Friday, December 9, 2011

Monitoring - Our Basic Principles

So, we decided we'd create our own monitoring tool, to consolidate our monitoring of various systems in one convenient location and to allow our team to be more proactive rather than reactive. I am no expert in this field and as in my current gig -this has been the first time I received the responsibility for maintaining large scale distributed apps (ERP packages, which I worked with before are much simpler).

We had some very simple design goals. What we did not wish to do, was to spend time creating an application from scratch and getting into very complex monitoring scenarios in which we would have to manage an in-house monster. Our desire was to monitor for the 20% most common failures that were causing the 80% of the headaches. This being our idea, I took some time to talk to our OAS app specialist, who outlined the symptoms of the most common failures and how clients see these failures reflected in specific reports.
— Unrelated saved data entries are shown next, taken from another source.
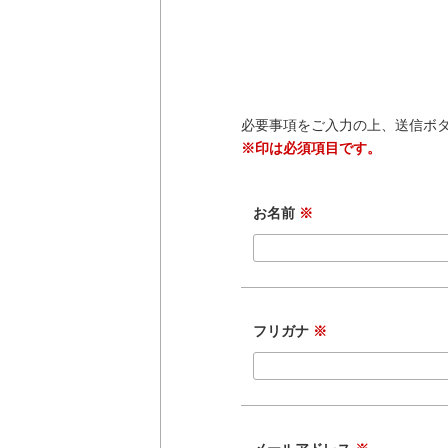
必要事項をご入力の上、送信ボ
※印は必須項目です。
お名前
※
フリガナ
※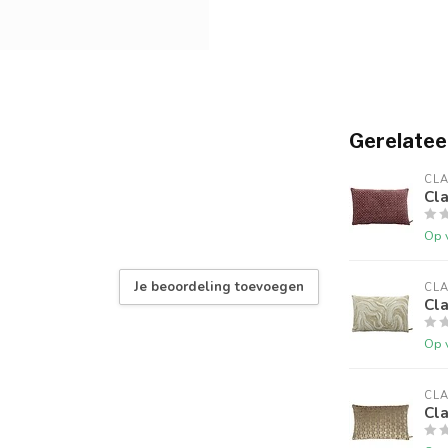
Gerelatee
CLA
Cl
Op 
Je beoordeling toevoegen
CLA
Cl
Op 
CLA
Cl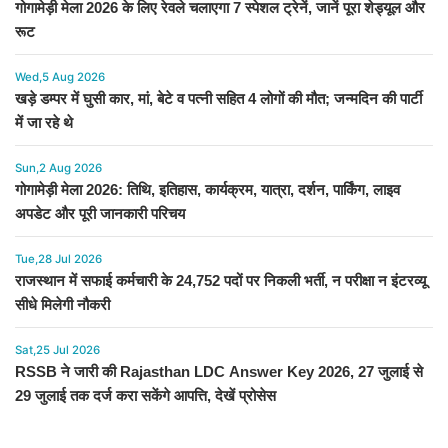
गोगामेड़ी मेला 2026 के लिए रेवले चलाएगा 7 स्पेशल ट्रेनें, जानें पूरा शेड्यूल और
रूट
Wed,5 Aug 2026
खड़े डम्पर में घुसी कार, मां, बेटे व पत्नी सहित 4 लोगों की मौत; जन्मदिन की पार्टी
में जा रहे थे
Sun,2 Aug 2026
गोगामेड़ी मेला 2026: तिथि, इतिहास, कार्यक्रम, यात्रा, दर्शन, पार्किंग, लाइव
अपडेट और पूरी जानकारी परिचय
Tue,28 Jul 2026
राजस्थान में सफाई कर्मचारी के 24,752 पदों पर निकली भर्ती, न परीक्षा न इंटरव्यू
सीधे मिलेगी नौकरी
Sat,25 Jul 2026
RSSB ने जारी की Rajasthan LDC Answer Key 2026, 27 जुलाई से
29 जुलाई तक दर्ज करा सकेंगे आपत्ति, देखें प्रोसेस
On his suggestion, we decided that the simplest policy would be to monitor specific reports which let you know whether specific components have failed.
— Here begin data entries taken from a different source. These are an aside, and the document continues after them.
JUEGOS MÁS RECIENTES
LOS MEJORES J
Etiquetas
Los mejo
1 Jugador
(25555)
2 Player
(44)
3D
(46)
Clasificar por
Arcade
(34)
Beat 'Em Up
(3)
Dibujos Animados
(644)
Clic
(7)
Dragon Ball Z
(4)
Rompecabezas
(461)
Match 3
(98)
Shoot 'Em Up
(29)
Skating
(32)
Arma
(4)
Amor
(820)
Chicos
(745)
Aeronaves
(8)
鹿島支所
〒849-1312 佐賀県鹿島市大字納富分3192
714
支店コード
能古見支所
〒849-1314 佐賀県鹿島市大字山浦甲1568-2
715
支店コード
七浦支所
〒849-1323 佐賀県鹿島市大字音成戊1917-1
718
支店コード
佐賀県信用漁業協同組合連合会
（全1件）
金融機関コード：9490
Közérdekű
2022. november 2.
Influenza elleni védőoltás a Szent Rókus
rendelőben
So what reports would we look at and what would it tell us?*

  1. Site - Day of Month Delivery Information --> Are base transformers running?
  2. Site - Hour of Day Delivery Information --> Are the base transformers running in real-time?
  3. Site - Browser Delivery Information -> Because information summary tables are dependent on Nightly execution (one phase at least), looking at this report for the current day can give us hints of whether Nightly executed or not -it could execute partially, but we are only doing a general health check.
  4. Inventory - Site Detail Forecast --> Like the previous report, this also gives us clues about Nightly's execution
  5. Reach & Frequency - Site Reach by Date --> Are UV transformers running?
  6. Last RLC --> Failure in RLC can have many causes, so it is just a good place to monitor.
*Bear in mind that we are aware that most of the monitoring can be done with tools such as Nagios. However, our situation is we do not have access to our client's monitoring tools and we have many environments to monitor.
This monitoring that we are doing allows us to get a sense of whether all is fine, using more "junior" staff, if there are problems we then escalate. This saves us valuable time! In our tool, we also decided to collect information from other sources (non-API).

Thursday, December 8, 2011

Monitoring tool using the API

Looooong time no post! Was extremely busy with projects and issues here at work. However, I am extremely excited about a project I developed with help from a work buddy.

A little background, we have about 15 clients that have their box installation of OAS (with over 200 servers). We have an extremely compact team, relative to the size of our clients and yet we are responsible for maintaining proper functioning of all these servers. OAS does offer some rich set of monitoring options which send e-mails, that gives status updates on key components, but our experience has been that receiving around 100-150 e-mails a day has caused overload and made this type of monitoring not too effective.

We decided to create a very simple monitoring system, looking at OAS from the client perspective and making our frontend team responsible for proactive support -and they are much larger in number.

In my next few posts I will outline our concept as well as upload the tool and code.